March 1, 2006

Viewing Word files at the command line

Author: Scott Nesbitt

As a Linux user, there are times when you have to play nicely with users of Windows or Mac OS -- such as when they send you Microsoft Word files. When you receive a Word file, you can either follow Richard Stallman's advice and refuse it, or bite the bullet and work with it. Modern Linux word processors -- such as OpenOffice.org Writer, AbiWord, KWord, and TextMaker -- can deal with most Word files. But if you don't want to fire up a word processor in order to read or print the document, you can turn to the command line. A handful of small but powerful Linux command line utilities make viewing, printing, and even converting Word files to another format a breeze.

Antiword

Antiword is a nifty application that can convert Word documents to plain text, PostScript, and PDF. According to the developer, conversion to DocBook XML is still experimental and doesn't always work well.
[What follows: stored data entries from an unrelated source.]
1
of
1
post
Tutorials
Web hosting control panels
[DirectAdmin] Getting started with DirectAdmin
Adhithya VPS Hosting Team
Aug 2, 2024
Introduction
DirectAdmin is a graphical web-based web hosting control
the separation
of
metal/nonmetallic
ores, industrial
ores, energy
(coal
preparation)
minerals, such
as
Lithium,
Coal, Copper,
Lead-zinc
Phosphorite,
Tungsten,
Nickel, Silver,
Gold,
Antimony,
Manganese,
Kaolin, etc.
Antiword is very flexible. It can read and convert files created with Word versions 2.0 to 2003, and you can run it on multiple operating systems, including Linux, Mac OS X, RISC OS, FreeBSD, and OpenVMS. On top of that, you can set the paper size for documents converted to PostScript or PDF, include any text that was removed from the file (but which Word notoriously keeps a record of), and display any hidden text.

For the most part, you'll just want to view a Word document. To do that, you just have to type the following command:

antiword file.doc

The Word document will be converted to text and printed to the screen. If you're running Antiword in a terminal window, you'll have to scroll up to view the full text of the document. To get around this, you can pipe the output from Antiword to the less utility, which will allow you to scroll through the document page by page from the top:

antiword file.doc | less

Catdoc

Slightly less flexible than Antiword, but still useful, is Catdoc, whose developer explains that "it does same work for .doc files as the Unix cat command for plain ASCII files."
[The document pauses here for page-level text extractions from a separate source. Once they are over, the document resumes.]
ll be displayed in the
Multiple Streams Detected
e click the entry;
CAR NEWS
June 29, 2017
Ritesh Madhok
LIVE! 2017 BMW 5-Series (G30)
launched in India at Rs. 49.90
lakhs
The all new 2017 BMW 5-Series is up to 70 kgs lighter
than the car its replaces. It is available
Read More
While Antiword tries to retain some of the formatting of a Word file, Catdoc is a quick and dirty tool. It outputs either LaTeX or plain text, and little else. The LaTeX output leaves a lot to be desired -- it does nothing beyond adding the LaTeX formatting for tables or special characters. You'll have to add the LaTeX preamble and any other formatting code yourself.

Catdoc has some rudimentary support for tables. If it's converting a simple table, the output will be passable. If the table is more complex, say with nested elements, it won't be pretty.

To run Catdoc, type the following command:

catdoc <output_format> filename.doc

You can specify the output format using the -a (text) or -t (LaTeX) option. So, to convert the Word file whitepaper.doc to text, type:

catdoc -a whitepaper.doc

As with Antiword, you can pipe the output from Catdoc to the less utility.

wvWare

wvWare is part of of wv, a library of that enables developers to code software that can read and write Word files. In fact, both AbiWord and KWord use wv for importing Word documents. wvWare can handle documents created with Word from version 6 to 2000. It converts Word 2.0 documents to text only.

Used by itself without any command line options, wvWare will convert a Word document to HTML and display the code on the screen. If you want to write the HTML to a file, use the following command:

wvWare file.doc > file.html

But you're not stuck with HTML. wvWare comes with a set of scripts that can convert Word files to a number of other formats, including plain text, HTML, LaTeX, PDF, PostScript, LaTeX DVI, and WML. These scripts are usually installed in the folder /usr/bin. You can get a list of them by typing ls /usr/bin/wv* at the command line.

If you want to convert a Word document to text, use the following command:

wvText file.doc file.txt

I've never been able to pipe the output to the less utility or a text editor. I've always had to open a file converted with wvWare in an editor or browser.

you can view Word files using wvWare and the w3m text-mode Web browser, as detailed in the book Linux Desktop Hacks . I've tried this hack with the text-based browsers Lynx and Links as well, but w3m does the best job out of the three.

To use this hack, type the following command:

wvWare -x /usr/lib/wv/wvHtml.xml file.doc | w3m -T text/html

You can also encapsulate the above command in a script if you decide to use this hack regularly. wvWare converts the Word file to HTML using the configuration file named wvHtml.xml, then pipes the output to the w3m browser.

A gotcha or two

While Antiword, Catdoc, and wvWare do a good job handling most Word files, you might run into documents that don't want to cooperate with you. I've found that these utilities sometimes can't process documents that are saved with Word's Fast Save feature, which quickly saves a file by tacking any changes to the end of the file. For example, Antiword might display the cryptic message The Small Block Depot is damaged when it encounters a Fast Saved file. This doesn't happen with all Fast Saved files, however.

As well, out of the box these programs might display garbage characters when converting Word files that use non-Latin character sets or that contain graphics. Check the documentation for the program that you're using for information on how to deal with character sets and graphics.

You don't need a word processor to view Microsoft Word documents on Linux. With the right command line apps, you can view or print those files in a flash with just a few keystrokes.

Scott Nesbitt is a Toronto-based technical writer and journalist who is a big fan of useful little command-line utilities.